Aqui Levinson aponta suas armas para a própria indústria, acompanhando alguns dias na vida do produtor vivido por de Niro, às voltas com barbas, cachorros mortos, egos, meias, ex-mulheres, agentes, cortes final e no fundo de tudo isso, filmes. Não uma comédia non-sense, mas sim um exorcismo desse mundo, uma tentativa de passar a limpo o cinema como indústria.
Não que isso impeça o filme de, por um lado, ser uma comédia, pelo contrário, criando sim um punhado de ótimas situações, não pontuais, mas que se amontoam em um riso difícil que sai pelo canto da boca muito mais pelo absurdo da situação, e de uma certa desconfiança autobiográfica de toda trama, do que de uma ou outra sketch.

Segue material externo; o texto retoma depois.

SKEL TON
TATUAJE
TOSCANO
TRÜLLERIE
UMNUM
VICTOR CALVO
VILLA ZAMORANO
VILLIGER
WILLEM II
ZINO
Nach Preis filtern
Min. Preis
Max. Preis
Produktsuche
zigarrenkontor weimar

Levinson trata-a como algo vivo, que não para de acontecer, que vai agregando assuntos a cada momento que passa e por fim, dá ao espectador um retrato distorcido de um quadro maior, mas igualmente bizarro.

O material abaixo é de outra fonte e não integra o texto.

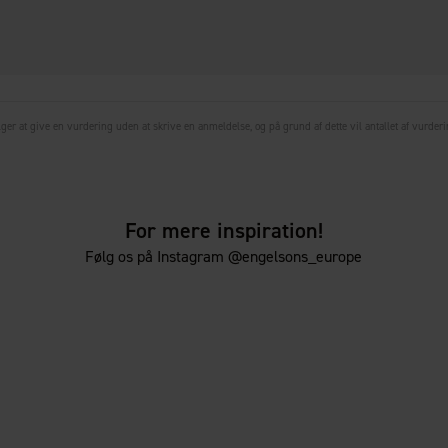
r at give en vurdering uden at skrive en anmeldelse, og på grund af dette vil antallet af vurderin
For mere inspiration!
Følg os på Instagram @engelsons_europe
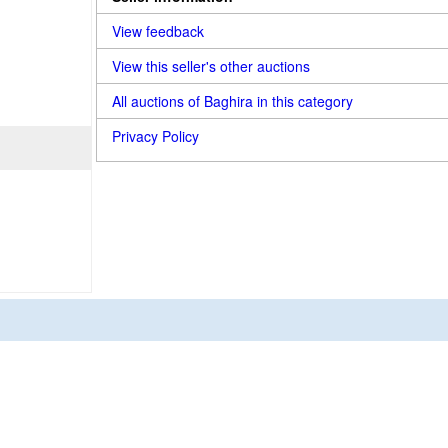
View feedback
View this seller's other auctions
All auctions of Baghira in this category
Privacy Policy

Mais que isso, talvez Levinson tente o tempo inteiro desmistificar uma Hollywood que a maioria não conhece, por meio de pequenos conflitos que formam uma dinâmica interessante, mas que, por outro lado acaba carente de uma linha principal mais concreta (coisa que “O Jogador” de Altman, que trata um pouco do mesmo tema, faz com mais facilidade ao criar uma trama de gênero para mover a crítica), diminuindo o peso, principalmente, do fim do filme, onde o personagem de de Niro é obrigado a perceber que é “só um produtor”, como o próprio Bruce Willis, vivendo ele mesmo, faz questão de repetir um punhado de vezes.

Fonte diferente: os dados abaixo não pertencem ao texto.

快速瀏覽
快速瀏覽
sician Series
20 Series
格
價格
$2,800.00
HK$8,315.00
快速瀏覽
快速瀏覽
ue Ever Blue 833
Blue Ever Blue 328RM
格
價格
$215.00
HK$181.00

E é jogando a luz sobre esses arquétipos da própria indústria que o filme ganha essa sobrevida que faz dele uma opção acertada. Levinson dialoga com o astro cheio integridade artística, com o diretor brigando por seu corte final, pelo estúdio pressionando tudo pelo menor prejuízo, com o agente e com o aspirante a roteirista tentando vender sua história, tudo nas costas desse produtor, que só quer, em uma foto com 20 mais influentes produtores de Hollywood para uma revista, estar entre “aqueles que fazem uma coisa pelo filme e não apenas colocam seus nomes dos pôsteres”. Um personagem quase trágico, que parece ter todo poder do mundo, sem conseguir exercer nada desse poder, tendo apenas que lidar com egos inflados enquanto dança conforme a música.
Em uma vontade meio desesperada de se posicionar diante da trama, Levinson só escorrega ao colocar na imagem de seu produtor uma carga de coitado que pouco combina com o personagem, que acaba se tornando meio apático e romântico demais. O diretor toma um lado contra as estrelas e os estúdios, e resguarda um pouco demais o outro lado, do qual ele faz parte, como produtor e diretor, o que condiz com sua verdade, mas fragiliza demais a trama por inteiro.
Com tudo isso, pelo menos, “Fora de Controle” serve como uma crítica a um marasmo intelectual e uma dependência econômico em que o cinema atual a cada dia se perde mais, em uma indústria cheia de elogios falsos e sentidos duplos, com cartazes que celebram apenas os números das bilheterias, sem sequer citar o nome do filme ou diretor, “afinal só os números importam”, uma realidade fria que parece mais preocupada com a reação da platéia do que com a eficácia de seu filme como cinema. Que luta com todas as forças contra um cachorro morto, sem perceber o quanto todo resto faz pouco sentido, mas que, por sorte, consegue vez ou outra, criar pessoas com Levinson, com senso de humor suficiente para rir disso tudo.